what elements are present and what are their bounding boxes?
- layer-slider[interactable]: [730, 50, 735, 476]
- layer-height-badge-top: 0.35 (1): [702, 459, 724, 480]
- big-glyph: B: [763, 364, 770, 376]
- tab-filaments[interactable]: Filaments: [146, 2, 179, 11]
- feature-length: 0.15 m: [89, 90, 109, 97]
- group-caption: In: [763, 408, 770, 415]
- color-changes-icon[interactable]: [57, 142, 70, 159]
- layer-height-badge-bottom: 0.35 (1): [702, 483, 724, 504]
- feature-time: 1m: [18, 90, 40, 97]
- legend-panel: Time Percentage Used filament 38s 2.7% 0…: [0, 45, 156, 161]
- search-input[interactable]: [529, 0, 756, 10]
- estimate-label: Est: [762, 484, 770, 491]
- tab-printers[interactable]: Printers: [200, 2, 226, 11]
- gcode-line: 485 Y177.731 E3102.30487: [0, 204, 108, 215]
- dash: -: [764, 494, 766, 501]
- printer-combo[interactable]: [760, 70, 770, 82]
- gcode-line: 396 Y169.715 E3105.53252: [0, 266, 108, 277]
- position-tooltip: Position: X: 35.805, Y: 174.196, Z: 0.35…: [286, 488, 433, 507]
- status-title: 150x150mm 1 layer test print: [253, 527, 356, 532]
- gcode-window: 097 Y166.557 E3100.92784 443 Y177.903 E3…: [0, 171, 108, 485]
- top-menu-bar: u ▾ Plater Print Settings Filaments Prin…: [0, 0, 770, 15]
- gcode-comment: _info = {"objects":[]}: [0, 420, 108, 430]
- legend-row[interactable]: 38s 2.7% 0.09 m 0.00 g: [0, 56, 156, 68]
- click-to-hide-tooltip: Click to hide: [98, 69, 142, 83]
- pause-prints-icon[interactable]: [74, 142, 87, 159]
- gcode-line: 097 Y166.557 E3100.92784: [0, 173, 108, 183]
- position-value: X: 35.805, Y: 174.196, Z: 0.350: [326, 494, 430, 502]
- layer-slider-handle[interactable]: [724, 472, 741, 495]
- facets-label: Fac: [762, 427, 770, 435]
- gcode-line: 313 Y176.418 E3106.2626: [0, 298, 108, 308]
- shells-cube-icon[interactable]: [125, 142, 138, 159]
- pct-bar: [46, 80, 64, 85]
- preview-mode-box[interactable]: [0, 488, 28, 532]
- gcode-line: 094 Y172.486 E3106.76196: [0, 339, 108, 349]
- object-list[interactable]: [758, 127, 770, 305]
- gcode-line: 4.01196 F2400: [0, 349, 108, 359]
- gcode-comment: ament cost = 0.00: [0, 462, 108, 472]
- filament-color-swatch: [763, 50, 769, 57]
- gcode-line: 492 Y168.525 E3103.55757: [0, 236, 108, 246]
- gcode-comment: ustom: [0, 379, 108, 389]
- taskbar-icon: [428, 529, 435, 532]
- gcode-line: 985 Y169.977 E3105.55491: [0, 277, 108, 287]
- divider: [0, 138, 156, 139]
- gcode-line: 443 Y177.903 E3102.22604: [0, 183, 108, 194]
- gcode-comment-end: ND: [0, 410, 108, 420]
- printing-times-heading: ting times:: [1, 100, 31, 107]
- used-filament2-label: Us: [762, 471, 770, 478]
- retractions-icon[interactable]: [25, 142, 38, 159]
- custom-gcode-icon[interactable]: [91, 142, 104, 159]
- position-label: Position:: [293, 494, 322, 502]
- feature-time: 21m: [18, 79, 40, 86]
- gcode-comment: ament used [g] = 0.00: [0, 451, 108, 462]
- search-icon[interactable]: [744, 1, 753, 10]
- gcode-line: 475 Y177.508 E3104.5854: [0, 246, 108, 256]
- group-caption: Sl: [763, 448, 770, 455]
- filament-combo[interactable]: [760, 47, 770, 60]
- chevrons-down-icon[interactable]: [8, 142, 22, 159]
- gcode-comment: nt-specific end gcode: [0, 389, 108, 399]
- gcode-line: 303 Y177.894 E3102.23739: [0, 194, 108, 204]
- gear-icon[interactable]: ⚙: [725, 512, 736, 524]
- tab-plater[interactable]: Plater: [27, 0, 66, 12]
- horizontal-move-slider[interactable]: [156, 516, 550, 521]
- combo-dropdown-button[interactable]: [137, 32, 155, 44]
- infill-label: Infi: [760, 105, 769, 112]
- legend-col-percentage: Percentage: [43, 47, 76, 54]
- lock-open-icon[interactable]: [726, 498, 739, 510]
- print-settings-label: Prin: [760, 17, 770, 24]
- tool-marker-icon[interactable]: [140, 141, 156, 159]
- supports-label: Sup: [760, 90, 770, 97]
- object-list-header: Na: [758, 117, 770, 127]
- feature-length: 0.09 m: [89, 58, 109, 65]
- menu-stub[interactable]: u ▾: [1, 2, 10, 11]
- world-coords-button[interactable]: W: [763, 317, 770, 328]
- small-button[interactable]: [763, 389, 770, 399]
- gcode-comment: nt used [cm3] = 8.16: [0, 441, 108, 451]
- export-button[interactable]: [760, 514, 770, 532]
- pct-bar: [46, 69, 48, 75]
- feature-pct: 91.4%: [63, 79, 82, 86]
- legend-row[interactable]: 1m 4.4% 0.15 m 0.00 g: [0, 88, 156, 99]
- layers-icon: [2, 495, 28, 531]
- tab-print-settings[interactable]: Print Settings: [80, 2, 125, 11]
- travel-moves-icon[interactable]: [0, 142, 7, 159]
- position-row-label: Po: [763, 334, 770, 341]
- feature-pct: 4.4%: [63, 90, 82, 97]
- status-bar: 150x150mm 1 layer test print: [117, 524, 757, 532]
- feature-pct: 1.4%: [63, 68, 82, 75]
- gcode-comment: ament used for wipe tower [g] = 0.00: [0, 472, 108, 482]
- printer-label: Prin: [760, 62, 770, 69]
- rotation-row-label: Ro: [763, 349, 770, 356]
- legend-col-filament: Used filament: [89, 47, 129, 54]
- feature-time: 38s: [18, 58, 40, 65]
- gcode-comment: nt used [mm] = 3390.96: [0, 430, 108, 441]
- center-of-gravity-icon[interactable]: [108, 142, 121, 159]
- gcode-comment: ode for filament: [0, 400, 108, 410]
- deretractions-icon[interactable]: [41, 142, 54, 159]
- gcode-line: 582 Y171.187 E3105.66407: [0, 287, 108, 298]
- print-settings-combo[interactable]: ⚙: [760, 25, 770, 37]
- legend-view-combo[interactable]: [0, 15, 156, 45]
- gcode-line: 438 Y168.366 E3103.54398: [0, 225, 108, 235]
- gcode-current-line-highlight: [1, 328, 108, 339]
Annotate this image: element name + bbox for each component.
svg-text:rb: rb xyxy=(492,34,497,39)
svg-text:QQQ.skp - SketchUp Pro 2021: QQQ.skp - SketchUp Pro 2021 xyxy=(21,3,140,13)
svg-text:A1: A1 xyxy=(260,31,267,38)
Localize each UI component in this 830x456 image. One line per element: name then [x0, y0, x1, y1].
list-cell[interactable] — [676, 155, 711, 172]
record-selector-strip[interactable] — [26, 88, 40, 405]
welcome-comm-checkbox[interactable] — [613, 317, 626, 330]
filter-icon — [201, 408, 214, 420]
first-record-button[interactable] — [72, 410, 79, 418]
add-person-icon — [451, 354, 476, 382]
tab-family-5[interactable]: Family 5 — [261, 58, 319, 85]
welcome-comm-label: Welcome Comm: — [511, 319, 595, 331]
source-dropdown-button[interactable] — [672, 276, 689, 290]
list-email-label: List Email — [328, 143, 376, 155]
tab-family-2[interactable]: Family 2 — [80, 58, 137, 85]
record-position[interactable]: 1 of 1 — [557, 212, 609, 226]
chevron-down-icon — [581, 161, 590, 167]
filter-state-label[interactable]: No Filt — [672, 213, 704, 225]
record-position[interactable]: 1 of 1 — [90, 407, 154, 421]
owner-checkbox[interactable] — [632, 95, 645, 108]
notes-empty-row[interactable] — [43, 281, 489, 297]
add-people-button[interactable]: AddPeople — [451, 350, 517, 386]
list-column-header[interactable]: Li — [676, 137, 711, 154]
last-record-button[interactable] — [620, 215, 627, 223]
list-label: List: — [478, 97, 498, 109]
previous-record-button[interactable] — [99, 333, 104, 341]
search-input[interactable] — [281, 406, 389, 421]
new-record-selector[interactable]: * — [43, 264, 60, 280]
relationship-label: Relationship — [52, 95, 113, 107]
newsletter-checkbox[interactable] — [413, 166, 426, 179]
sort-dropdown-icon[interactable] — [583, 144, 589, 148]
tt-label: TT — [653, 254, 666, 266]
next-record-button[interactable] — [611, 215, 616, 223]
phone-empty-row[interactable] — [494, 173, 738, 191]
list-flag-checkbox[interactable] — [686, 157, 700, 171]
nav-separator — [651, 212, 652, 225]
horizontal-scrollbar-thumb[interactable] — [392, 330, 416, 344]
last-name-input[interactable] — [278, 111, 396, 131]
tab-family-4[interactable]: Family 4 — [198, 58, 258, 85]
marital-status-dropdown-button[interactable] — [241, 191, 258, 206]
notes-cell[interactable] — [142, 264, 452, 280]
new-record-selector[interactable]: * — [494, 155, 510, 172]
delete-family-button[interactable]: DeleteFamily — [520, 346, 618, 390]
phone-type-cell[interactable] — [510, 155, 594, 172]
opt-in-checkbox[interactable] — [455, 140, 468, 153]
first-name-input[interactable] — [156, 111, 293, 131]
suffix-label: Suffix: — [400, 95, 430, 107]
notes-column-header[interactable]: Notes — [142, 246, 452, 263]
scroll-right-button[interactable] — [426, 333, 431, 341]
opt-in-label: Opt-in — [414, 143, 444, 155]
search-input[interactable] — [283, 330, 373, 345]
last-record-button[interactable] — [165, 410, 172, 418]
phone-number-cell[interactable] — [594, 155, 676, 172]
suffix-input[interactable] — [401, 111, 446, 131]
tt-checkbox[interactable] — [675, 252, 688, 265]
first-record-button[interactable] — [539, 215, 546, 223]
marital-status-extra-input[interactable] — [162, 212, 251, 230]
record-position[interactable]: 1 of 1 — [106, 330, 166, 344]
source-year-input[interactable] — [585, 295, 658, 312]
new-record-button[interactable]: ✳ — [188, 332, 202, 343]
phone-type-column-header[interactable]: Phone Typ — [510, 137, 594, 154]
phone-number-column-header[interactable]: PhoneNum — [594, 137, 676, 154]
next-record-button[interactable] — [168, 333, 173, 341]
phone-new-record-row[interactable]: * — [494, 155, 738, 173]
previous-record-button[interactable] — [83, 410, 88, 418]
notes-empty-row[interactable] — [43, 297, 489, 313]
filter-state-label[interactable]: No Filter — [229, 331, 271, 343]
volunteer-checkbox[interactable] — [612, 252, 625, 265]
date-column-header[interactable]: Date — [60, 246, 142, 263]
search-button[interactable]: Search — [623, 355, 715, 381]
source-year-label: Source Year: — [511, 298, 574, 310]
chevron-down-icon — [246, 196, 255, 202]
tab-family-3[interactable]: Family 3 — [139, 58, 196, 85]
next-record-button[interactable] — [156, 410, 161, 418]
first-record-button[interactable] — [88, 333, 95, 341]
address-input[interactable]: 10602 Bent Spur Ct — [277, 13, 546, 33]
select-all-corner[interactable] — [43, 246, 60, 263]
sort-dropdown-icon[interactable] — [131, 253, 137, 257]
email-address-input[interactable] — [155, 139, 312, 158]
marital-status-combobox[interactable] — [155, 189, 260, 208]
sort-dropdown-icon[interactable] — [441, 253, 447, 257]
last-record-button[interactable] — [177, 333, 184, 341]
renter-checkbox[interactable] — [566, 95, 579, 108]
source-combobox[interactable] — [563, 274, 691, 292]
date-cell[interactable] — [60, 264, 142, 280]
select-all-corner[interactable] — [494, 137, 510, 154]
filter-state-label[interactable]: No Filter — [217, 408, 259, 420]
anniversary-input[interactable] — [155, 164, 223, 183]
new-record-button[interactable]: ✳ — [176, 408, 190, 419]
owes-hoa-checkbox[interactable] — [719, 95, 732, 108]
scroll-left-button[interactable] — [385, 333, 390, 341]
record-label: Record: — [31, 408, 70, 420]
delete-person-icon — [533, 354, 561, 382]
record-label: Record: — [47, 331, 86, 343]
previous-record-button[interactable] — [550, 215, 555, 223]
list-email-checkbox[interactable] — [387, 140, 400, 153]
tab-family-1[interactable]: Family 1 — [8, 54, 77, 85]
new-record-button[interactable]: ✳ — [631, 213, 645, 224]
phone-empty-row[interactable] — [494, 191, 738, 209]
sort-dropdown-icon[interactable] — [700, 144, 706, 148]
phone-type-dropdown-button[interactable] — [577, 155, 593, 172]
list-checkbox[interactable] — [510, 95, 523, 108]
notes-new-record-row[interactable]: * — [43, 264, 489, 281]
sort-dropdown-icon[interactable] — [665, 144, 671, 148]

※

Problem statement:
Your task is to list each line of the records with the word "welcome".

Answer to this exercise:
welcome-comm-checkbox[interactable] — [613, 317, 626, 330]
welcome-comm-label: Welcome Comm: — [511, 319, 595, 331]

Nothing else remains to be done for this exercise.